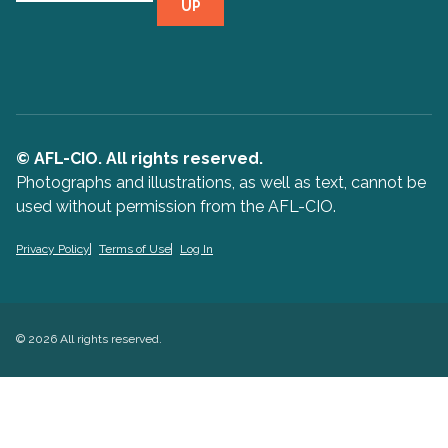
UP
© AFL-CIO. All rights reserved.
Photographs and illustrations, as well as text, cannot be
used without permission from the AFL-CIO.
Privacy Policy
Terms of Use
Log In
© 2026 All rights reserved.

- **Task objective**
What is wanted is a word-for-word restatement of the entries, without their images.

- **Written answer**
UP
© AFL-CIO. All rights reserved.
Photographs and illustrations, as well as text, cannot be
used without permission from the AFL-CIO.
Privacy Policy
Terms of Use
Log In
© 2026 All rights reserved.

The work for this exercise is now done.